(Dataset entries)
"""

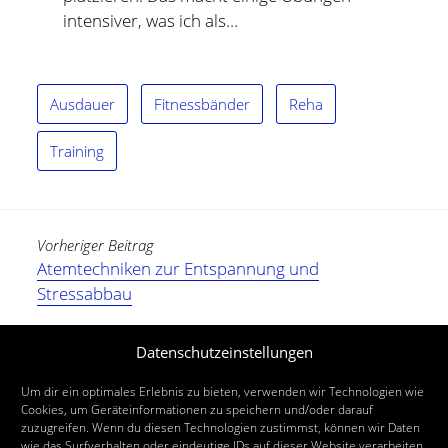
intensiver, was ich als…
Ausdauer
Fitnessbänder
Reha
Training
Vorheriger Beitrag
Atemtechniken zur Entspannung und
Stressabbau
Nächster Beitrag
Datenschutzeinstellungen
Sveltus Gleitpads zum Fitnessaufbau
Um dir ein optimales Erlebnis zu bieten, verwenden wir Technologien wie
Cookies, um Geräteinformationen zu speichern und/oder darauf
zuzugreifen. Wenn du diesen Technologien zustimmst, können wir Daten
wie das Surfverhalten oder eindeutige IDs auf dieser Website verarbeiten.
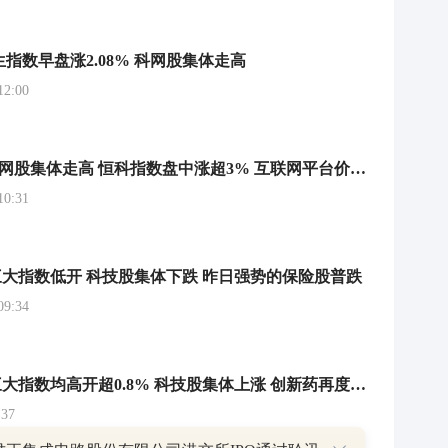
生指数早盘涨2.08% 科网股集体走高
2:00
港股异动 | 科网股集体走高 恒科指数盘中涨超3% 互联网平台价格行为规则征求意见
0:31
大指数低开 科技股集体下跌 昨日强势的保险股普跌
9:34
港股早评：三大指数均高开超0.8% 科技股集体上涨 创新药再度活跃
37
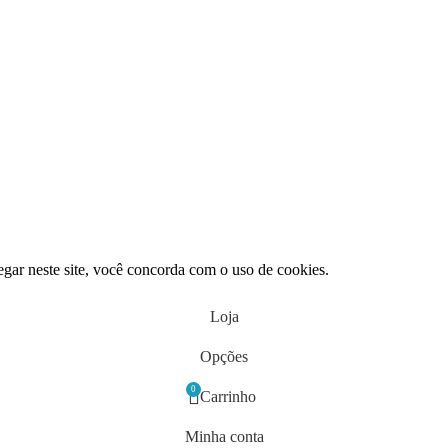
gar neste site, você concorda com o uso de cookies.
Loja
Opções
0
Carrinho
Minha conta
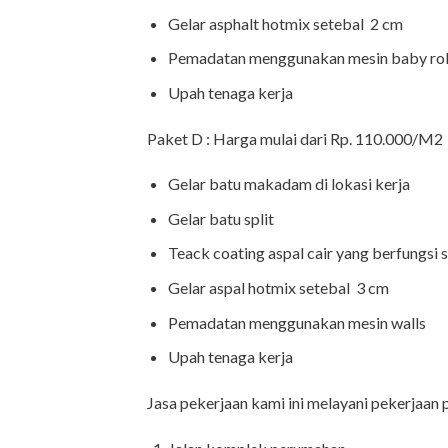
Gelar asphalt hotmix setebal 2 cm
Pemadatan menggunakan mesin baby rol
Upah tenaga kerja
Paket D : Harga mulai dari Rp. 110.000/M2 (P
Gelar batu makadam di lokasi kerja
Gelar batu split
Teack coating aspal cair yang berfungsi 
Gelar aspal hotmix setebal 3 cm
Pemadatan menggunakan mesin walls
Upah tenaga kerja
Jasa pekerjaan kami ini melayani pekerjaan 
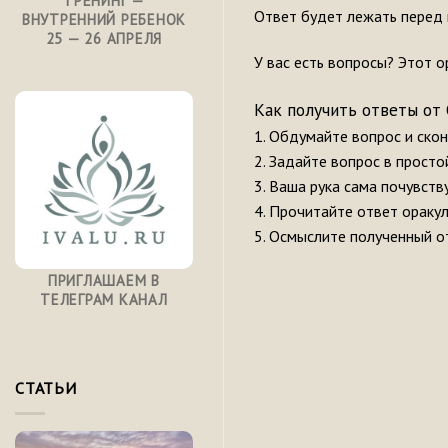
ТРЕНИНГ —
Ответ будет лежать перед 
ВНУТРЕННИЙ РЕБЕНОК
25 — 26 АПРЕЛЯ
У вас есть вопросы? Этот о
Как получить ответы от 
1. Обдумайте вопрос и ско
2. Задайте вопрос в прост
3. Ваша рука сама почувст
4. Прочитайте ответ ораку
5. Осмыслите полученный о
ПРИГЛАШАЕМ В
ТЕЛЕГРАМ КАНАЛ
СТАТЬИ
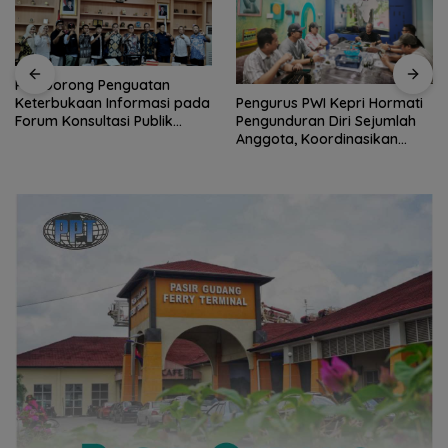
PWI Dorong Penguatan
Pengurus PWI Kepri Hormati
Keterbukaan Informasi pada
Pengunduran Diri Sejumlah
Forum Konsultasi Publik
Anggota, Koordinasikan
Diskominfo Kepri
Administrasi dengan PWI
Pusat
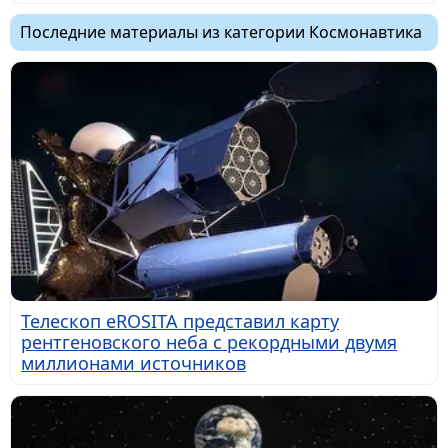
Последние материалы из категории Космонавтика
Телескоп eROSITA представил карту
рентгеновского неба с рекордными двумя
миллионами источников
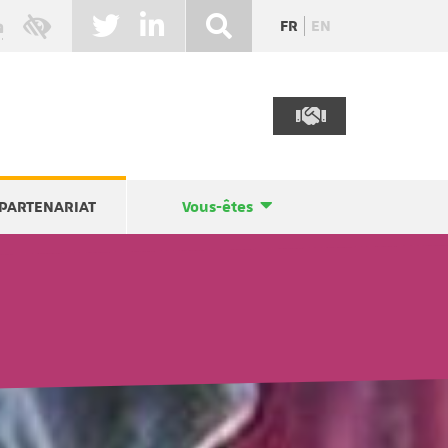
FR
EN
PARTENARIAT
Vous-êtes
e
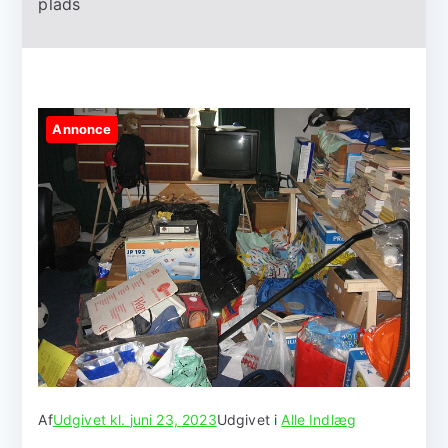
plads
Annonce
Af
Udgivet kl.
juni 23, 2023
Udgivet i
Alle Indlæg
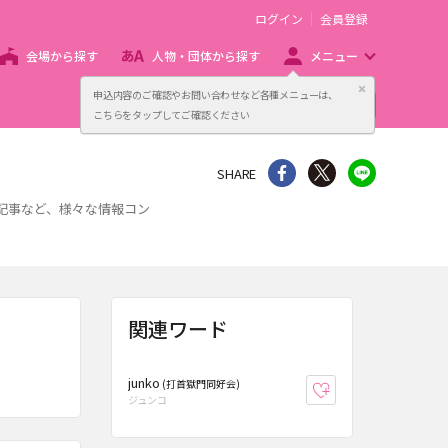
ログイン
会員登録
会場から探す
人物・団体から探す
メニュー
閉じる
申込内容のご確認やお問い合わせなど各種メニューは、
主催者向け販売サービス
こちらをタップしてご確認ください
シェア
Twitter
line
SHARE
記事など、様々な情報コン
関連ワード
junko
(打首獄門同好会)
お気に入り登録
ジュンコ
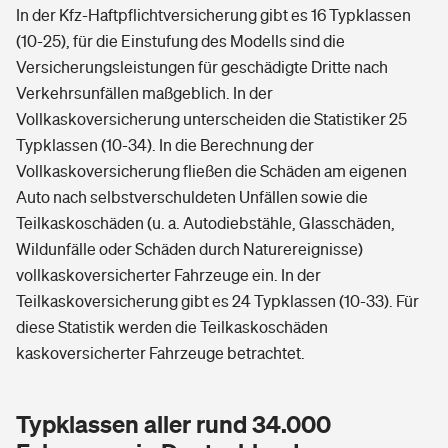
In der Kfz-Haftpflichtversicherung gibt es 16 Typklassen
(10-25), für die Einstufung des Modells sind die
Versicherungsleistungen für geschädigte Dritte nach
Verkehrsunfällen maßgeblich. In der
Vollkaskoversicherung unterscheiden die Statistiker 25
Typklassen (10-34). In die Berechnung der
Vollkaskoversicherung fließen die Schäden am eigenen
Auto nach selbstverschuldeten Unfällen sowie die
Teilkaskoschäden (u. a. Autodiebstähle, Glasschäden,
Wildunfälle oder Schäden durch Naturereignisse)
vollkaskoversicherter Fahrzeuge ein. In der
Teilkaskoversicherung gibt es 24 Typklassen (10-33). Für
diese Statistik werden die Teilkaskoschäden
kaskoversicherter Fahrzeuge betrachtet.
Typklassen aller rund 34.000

"""

About this exercise:
An exact copy of every entry, without pictures, should be your output.

Your response:
intensiver, was ich als…
Ausdauer
Fitnessbänder
Reha
Training
Vorheriger Beitrag
Atemtechniken zur Entspannung und
Stressabbau
Nächster Beitrag
Datenschutzeinstellungen
Sveltus Gleitpads zum Fitnessaufbau
Um dir ein optimales Erlebnis zu bieten, verwenden wir Technologien wie
Cookies, um Geräteinformationen zu speichern und/oder darauf
zuzugreifen. Wenn du diesen Technologien zustimmst, können wir Daten
wie das Surfverhalten oder eindeutige IDs auf dieser Website verarbeiten.
生指数早盘涨2.08% 科网股集体走高
2:00
港股异动 | 科网股集体走高 恒科指数盘中涨超3% 互联网平台价格行为规则征求意见
0:31
大指数低开 科技股集体下跌 昨日强势的保险股普跌
9:34
港股早评：三大指数均高开超0.8% 科技股集体上涨 创新药再度活跃
37
gar neste site, você concorda com o uso de cookies.
Loja
Opções
0
Carrinho
Minha conta
Gelar asphalt hotmix setebal 2 cm
Pemadatan menggunakan mesin baby rol
Upah tenaga kerja
Paket D : Harga mulai dari Rp. 110.000/M2 (P
Gelar batu makadam di lokasi kerja
Gelar batu split
Teack coating aspal cair yang berfungsi 
Gelar aspal hotmix setebal 3 cm
Pemadatan menggunakan mesin walls
Upah tenaga kerja
Jasa pekerjaan kami ini melayani pekerjaan 
ТРЕНИНГ —
Ответ будет лежать перед 
ВНУТРЕННИЙ РЕБЕНОК
25 — 26 АПРЕЛЯ
У вас есть вопросы? Этот о
Как получить ответы от 
1. Обдумайте вопрос и ско
2. Задайте вопрос в прост
3. Ваша рука сама почувст
4. Прочитайте ответ ораку
5. Осмыслите полученный о
ПРИГЛАШАЕМ В
ТЕЛЕГРАМ КАНАЛ
СТАТЬИ
PWI Dorong Penguatan
Pengurus PWI Kepri Hormati
Keterbukaan Informasi pada
Pengunduran Diri Sejumlah
Forum Konsultasi Publik
Anggota, Koordinasikan
Diskominfo Kepri
Administrasi dengan PWI
Pusat
Последние материалы из категории Космонавтика
Телескоп eROSITA представил карту
рентгеновского неба с рекордными двумя
миллионами источников
FR
EN
PARTENARIAT
Vous-êtes
e
plads
Annonce
Af
Udgivet kl.
juni 23, 2023
Udgivet i
Alle Indlæg
ログイン
会員登録
会場から探す
人物・団体から探す
メニュー
閉じる
申込内容のご確認やお問い合わせなど各種メニューは、
主催者向け販売サービス
こちらをタップしてご確認ください
シェア
Twitter
line
SHARE
記事など、様々な情報コン
関連ワード
junko
(打首獄門同好会)
お気に入り登録
ジュンコ
In der Kfz-Haftpflichtversicherung gibt es 16 Typklassen
(10-25), für die Einstufung des Modells sind die
Versicherungsleistungen für geschädigte Dritte nach
Verkehrsunfällen maßgeblich. In der
Vollkaskoversicherung unterscheiden die Statistiker 25
Typklassen (10-34). In die Berechnung der
Vollkaskoversicherung fließen die Schäden am eigenen
Auto nach selbstverschuldeten Unfällen sowie die
Teilkaskoschäden (u. a. Autodiebstähle, Glasschäden,
Wildunfälle oder Schäden durch Naturereignisse)
vollkaskoversicherter Fahrzeuge ein. In der
Teilkaskoversicherung gibt es 24 Typklassen (10-33). Für
diese Statistik werden die Teilkaskoschäden
kaskoversicherter Fahrzeuge betrachtet.
Typklassen aller rund 34.000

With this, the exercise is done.